Réticences devant une interprétation franchement spiritualiste et l'emploi des mots esprit et lien moral. Réticences devant la méthode qui consiste à citer (guillemets) des formules de philosophie européenne (sans références) pour gloser les textes indiens (par exemple ci-dessous: un «point de vue de l'union de l'âme et du corps», ou encore: un «passage de l'esprit au service de la vie»).

 

(111) «Or ce lien, d'ordre moral en son principe, fournit à l'esprit fini l'occasion d'une présence ontologique et substantielle en ce corps qui semble pourtant avoir tout le nécessaire pour se suffire à lui-même. Et c'est ainsi que l'esprit — cit — est âtman (le Soi du corps) et jîva (l'âme du vivant). Dans le système de Sankara le paradoxe se résout de manière toute simple: l'âtman unique se divise illusoirement en un nombre infini de jîva, selon que Mâyâ surimpose à sa pure unité ces conditions limitantes — upâdhi — que sont les individualités organiques. En tant qu'âme individuelle, c'est-à-dire illusoirement, âtman épouse par une immanence qui se prend pour un contact et pour une étreinte, le tout de l'individualité vivante, jusqu'à l'infiniment petit de sa structure, jusqu'au sursaut instantané de la moindre pulsation vitale ou de la plus évanescente conscience empirique.
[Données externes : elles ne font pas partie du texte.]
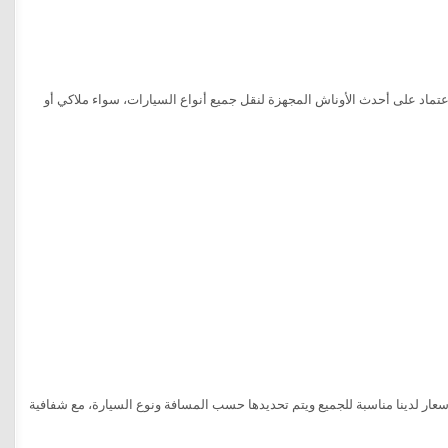
ماد على أحدث الأوناش المجهزة لنقل جميع أنواع السيارات، سواء ملاكي أو
ار لدينا مناسبة للجميع ويتم تحديدها حسب المسافة ونوع السيارة، مع شفافية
Mais cette illusion d'immanence «animante» se fonde sur l'immanence non moins exhaustive, bien que dépassant toute individualité et l'illimitation même de l'univers, par laquelle l'âtman pur, substance véritable et indivise, être absolu, soutient, sans contact et impollué toute cette apparence d'être et de vie.»

(112) «De par le lien moral qui le joint à ce corps, l'esprit lui devient immanent, d'une immanence qui le fait âtman et jîva… En tant que jîva, la personne spirituelle transmigrante est à la fois passive et active: en raison du karman, il y a entre les deux substances inégales mais ontologiquement indépendantes qui composent son individualité provisoire, une relation réelle, qui définit un «point de vue de l'union de l'âme et du corps». C'est pour l'esprit un état violent où il est tributaire du corps et sujet aux passions. En langage indien, par l'union au corps il entre en fruition du plaisir et de la douleur (sukhaduhkhabhokrtva)

 

(158) «La manifestation progressive de l'esprit jusqu'aux profondeurs les plus obscures de Mâyâ comporte dans l'ordre de l'action une hétéronomie croissante, doublée de la possibilité de faillir et de pécher, et plus bas encore un véritable asservissement, une subversion presque complète de l'ordre essentiel entre les moyens et la fin, un «passage de l'esprit au service de la vie» au terme duquel n'est plus laissée à celui-ci comme dernière marque de sa royauté qu'une jouissance (bhoga) égoïste et inférieure, d'ailleurs amplement compensée de toujours renaissantes douleurs.»